**WORK REQUEST:**
Check each line of the data below for the word "para", then extract the ones that have it.

**DATA:**
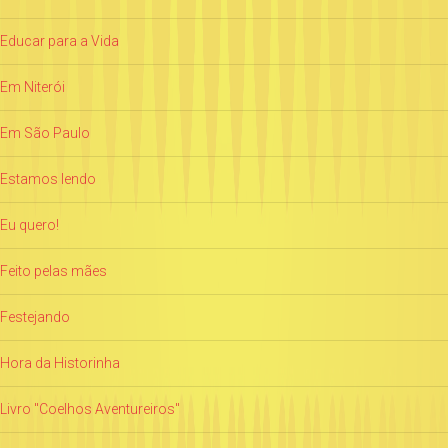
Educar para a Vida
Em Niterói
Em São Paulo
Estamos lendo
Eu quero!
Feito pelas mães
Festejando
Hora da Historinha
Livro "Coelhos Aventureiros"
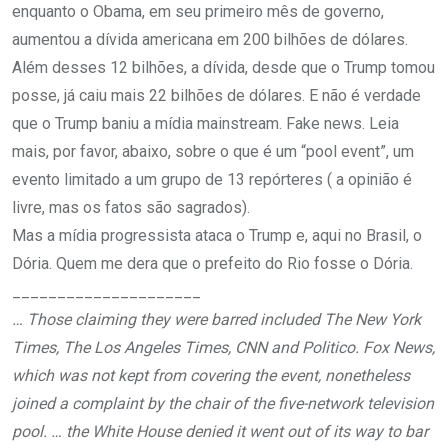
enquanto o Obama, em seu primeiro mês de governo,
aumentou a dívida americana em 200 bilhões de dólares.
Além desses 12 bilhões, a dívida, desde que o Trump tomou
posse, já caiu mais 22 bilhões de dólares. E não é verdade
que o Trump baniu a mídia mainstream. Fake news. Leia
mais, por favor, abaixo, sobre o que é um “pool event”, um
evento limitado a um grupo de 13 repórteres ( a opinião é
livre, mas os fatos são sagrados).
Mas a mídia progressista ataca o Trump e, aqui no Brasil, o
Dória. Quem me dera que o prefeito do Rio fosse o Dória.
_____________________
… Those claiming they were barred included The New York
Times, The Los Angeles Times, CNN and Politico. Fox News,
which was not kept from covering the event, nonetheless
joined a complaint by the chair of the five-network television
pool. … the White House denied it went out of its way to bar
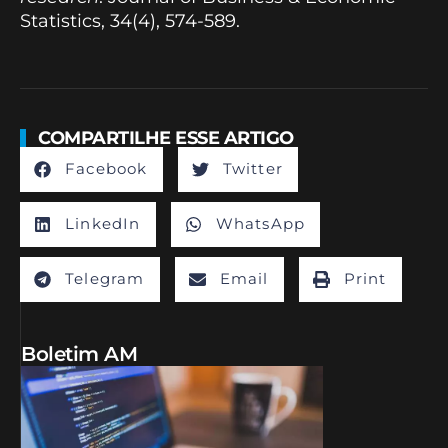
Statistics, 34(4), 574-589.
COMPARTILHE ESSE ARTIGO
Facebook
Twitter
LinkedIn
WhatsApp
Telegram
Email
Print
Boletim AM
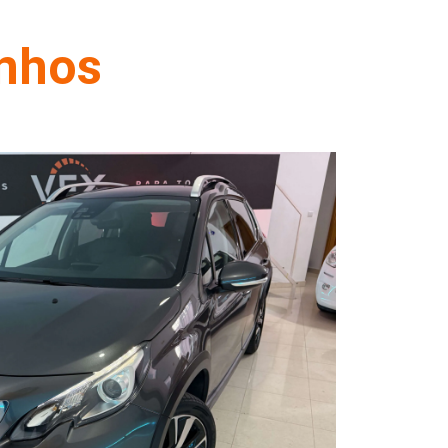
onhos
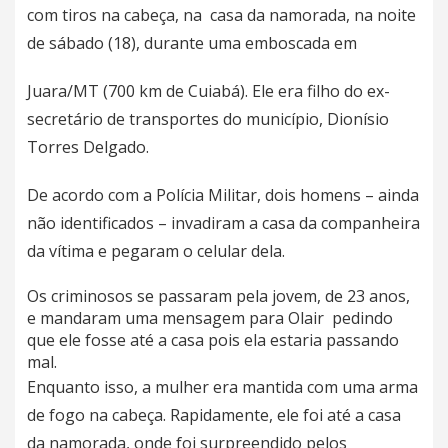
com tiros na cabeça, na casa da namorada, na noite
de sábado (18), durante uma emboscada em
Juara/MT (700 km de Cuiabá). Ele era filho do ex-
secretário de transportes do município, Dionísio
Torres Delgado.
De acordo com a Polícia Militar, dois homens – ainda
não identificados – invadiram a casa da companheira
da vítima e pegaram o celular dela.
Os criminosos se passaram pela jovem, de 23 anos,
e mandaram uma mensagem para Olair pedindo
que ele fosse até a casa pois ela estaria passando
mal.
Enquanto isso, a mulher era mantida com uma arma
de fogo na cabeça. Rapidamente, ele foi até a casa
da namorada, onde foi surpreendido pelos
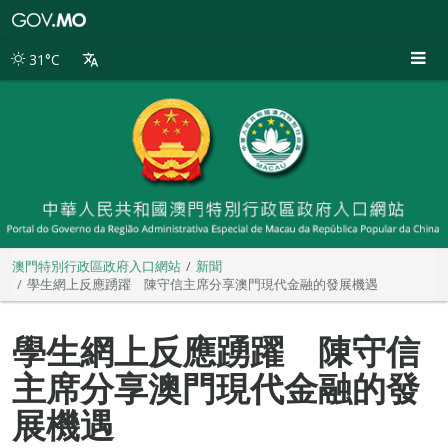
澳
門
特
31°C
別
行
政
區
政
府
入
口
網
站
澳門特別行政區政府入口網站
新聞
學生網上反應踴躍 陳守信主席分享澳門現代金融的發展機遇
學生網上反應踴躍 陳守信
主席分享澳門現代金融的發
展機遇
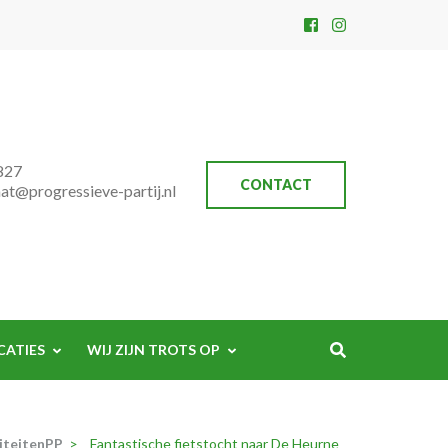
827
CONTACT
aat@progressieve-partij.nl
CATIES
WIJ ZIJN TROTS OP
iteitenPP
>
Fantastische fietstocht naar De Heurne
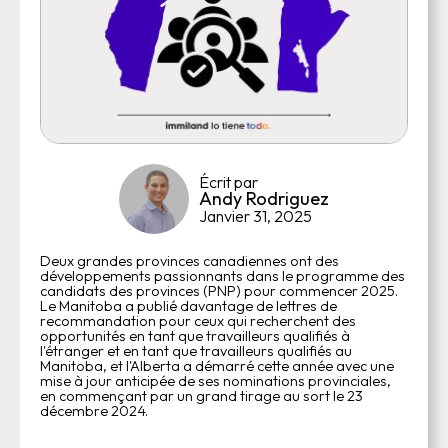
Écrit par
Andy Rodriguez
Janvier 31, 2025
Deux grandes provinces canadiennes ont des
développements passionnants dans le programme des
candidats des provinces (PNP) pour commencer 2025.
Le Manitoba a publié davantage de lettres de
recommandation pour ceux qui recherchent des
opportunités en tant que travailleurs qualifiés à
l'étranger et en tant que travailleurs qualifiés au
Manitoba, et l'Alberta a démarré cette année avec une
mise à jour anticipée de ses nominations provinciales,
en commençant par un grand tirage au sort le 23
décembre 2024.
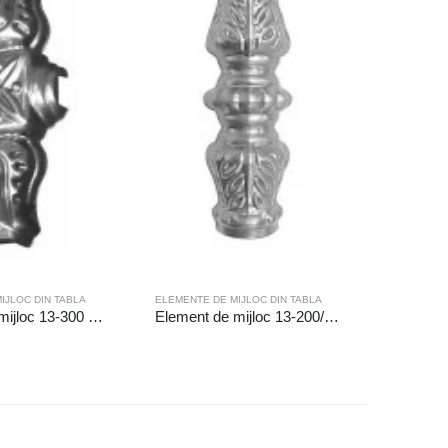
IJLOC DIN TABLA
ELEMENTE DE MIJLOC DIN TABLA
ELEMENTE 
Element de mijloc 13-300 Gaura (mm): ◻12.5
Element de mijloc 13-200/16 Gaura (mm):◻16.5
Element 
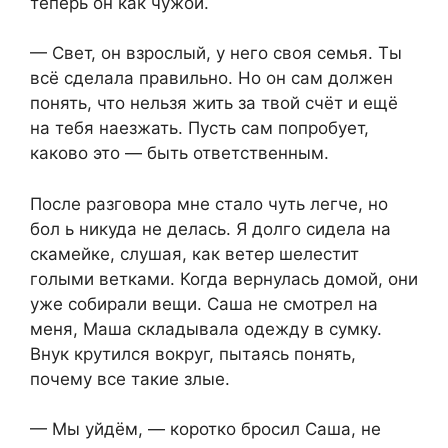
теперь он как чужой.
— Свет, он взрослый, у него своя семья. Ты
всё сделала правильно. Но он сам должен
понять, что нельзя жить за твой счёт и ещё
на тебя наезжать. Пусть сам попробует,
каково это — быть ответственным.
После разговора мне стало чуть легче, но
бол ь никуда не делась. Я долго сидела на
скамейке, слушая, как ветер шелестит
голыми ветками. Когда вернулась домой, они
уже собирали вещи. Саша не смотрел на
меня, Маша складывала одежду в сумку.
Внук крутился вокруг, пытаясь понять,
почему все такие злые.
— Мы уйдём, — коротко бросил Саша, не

**RESULT FOR THIS TASK:**
Educar para a Vida
e mandaram uma mensagem para Olair pedindo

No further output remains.